Via les petits insectes se nourrissant de la sève des plantes infectées. Dans leur œsophage, les bactéries s’accumulent en attendant de contaminer le prochain plant où ils s’alimenteront. D’un point de vue épidémiologique, c’est un processus très efficace. On sait que deux espèces de cicadelles [un insecte parasite, ndlr], très répandues en Europe, peuvent la véhiculer. La cigale est soupçonnée de faire de même, mais cela reste à démontrer. Sur les longues distances, la maladie voyage de deux façons : par le commerce ou l’importation illégale de plants infectés, ou, c’est moins courant, par le transport d’insectes porteurs de la bactérie.
Et dans le cas corse ?
Il est trop tôt pour le dire. Il semble que le ou les plants infectés étaient plantés sur le parking du centre commercial depuis plusieurs années [2010 d’après le directeur du centre commercial, ndlr], mais cela ne renseigne pas sur l’origine de la contamination. Ils ont très bien pu être importés en étant déjà contaminés. On n’est pas non plus à l’abri d’une contamination ancienne en Corse. Tous les scénarios sont ouverts.
Comment repérer les plants infectés ?
C’est difficile, les symptômes ne sont pas typiques. On observe généralement un dessèchement du bord des feuilles qui s’étend peu à peu au reste de la plante. Mais il peut très bien s’agir d’un arbre sain qui a soif… Cela complique la lutte contre cette maladie.
Existe-t-il un moyen de l’éradiquer ?
On ne sait pas guérir les plantes aujourd’hui. Mais, détecté de façon précoce, le problème peut être éradiqué. Pour cela, on a recours à l’arrachage des plantes infectées, à des traitements insecticides pour supprimer l’activité des vecteurs de la maladie et à une surveillance minutieuse de la zone environnante.

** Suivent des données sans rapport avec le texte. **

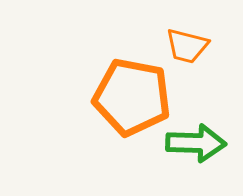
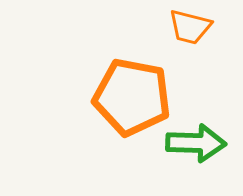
orange trapezoid: moved 3 px right, 19 px up
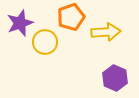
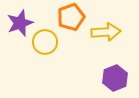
purple hexagon: rotated 15 degrees clockwise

Lorsqu’on le découvre très tard, comme ce fut le cas en Italie où plusieurs milliers d’hectares d’oliviers étaient déjà atteints, ça se complique. L’éradication n’est plus envisageable, car il faudrait alors retirer la totalité des espèces végétales présentes dans la zone concernée. Inimaginable. Dans ce cas, il faut apprendre à vivre avec la maladie, même si c’est terrible pour les oléiculteurs. Cela signifie : changer les cultures et lutter de façon continue contre les insectes vecteurs.
Faut-il s’en inquiéter ?
Le scénario catastrophe serait que la bactérie soit présente depuis longtemps sur l’île et qu’il s’agisse d’une souche capable d’infecter plusieurs espèces végétales, comme la vigne et l’olivier. S’il s’agit de la même qu’en Italie, les oliviers seront touchés mais les vignes devraient être épargnées. Mais celle découverte lundi est-elle la même ou a-t-elle une autre origine ? Ce sera aux enquêteurs scientifiques de le dire.